Вот деваются — и всё. Земля их, что ли, жрет?

Первая ночь с ее хмурыми чудесами прошла.

А поутру в Поля явился Фрит. По молодости он и сам пробавлялся дергачеством, так что вид сотен распотрошенных тел не был ему внове. Тем более, в отличие от других дергачей, он знал, что из ловушки Полей, погруженных в трехдневное призрачное бешенство, все-таки можно выскользнуть. Нужно только быть чистым, не брать чужого и уметь говорить так, чтобы тебя слышали там. И знать лазейки.

Фрит пришел с рассветом и потратил почти полдня на поиски Эви — отменно сложенного серого жеребца чистых аютских кровей.

Нашел.

Нашел своего серого сокола, птицу быстролетную, лапушку-заю, дурилу хвостатого — как он его только ни величал.

Некоторое время Фрит сидел аутичной обезьяниной и смотрел в землю, ничего не говоря, ничего не выражая. И лишь когда порыв ветра сковырнул шапку с его варварской башки, он распрямил спину и вытянул затекшие ноги.

— Уф-ф!

Он придвинулся ближе к коню и погладил его по узкой морде с белой проточиной до самых ноздрей. Черным алмазом горел застывший конский глаз — он смотрел прямо на Фрита.

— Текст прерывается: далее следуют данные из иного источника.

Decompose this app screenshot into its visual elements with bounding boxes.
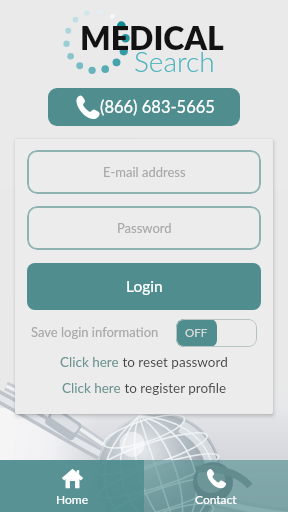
- staticText: Click here: [62, 380, 121, 396]
- staticText: to register profile: [121, 380, 227, 396]
- staticText: Contact: [195, 492, 237, 506]
- button[interactable]: Click here: [15, 380, 273, 396]
- staticText: OFF: [185, 326, 208, 340]
- staticText: MEDICAL: [80, 18, 224, 56]
- button[interactable]: OFF: [176, 319, 257, 347]
- button[interactable]: Home: [0, 460, 144, 512]
- button[interactable]: Contact: [144, 460, 288, 512]
- staticText: E-mail address: [103, 164, 186, 180]
- button[interactable]: Click here: [15, 354, 273, 370]
- staticText: Search: [134, 44, 215, 78]
- staticText: to reset password: [119, 354, 228, 370]
- staticText: Click here: [60, 354, 119, 370]
- staticText: Save login information: [31, 324, 159, 340]
- button[interactable]: Password: [27, 206, 261, 250]
- staticText: Password: [117, 220, 172, 236]
- button[interactable]: (866) 683-5665: [48, 88, 240, 126]
- staticText: Home: [56, 492, 88, 506]
- button[interactable]: E-mail address: [27, 150, 261, 194]
- staticText: (866) 683-5665: [100, 97, 215, 117]
- button[interactable]: Login: [27, 263, 261, 310]
- staticText: Login: [126, 277, 163, 296]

Эви был мертв — еще в начале сражения ему переломали хребет двуручной секирой. Метили, конечно, в седока. Но лезвие безымянного наемника князя-самозванца Мергела оке Вергрина, оскользнувшись об оплечье добротного кожаного доспеха супостата, соскочило вниз, срезало бахрому с потника, ворвалось в тугое конское мясо и, протиснувшись между позвонков, перерубило горемычному животному спинной нерв.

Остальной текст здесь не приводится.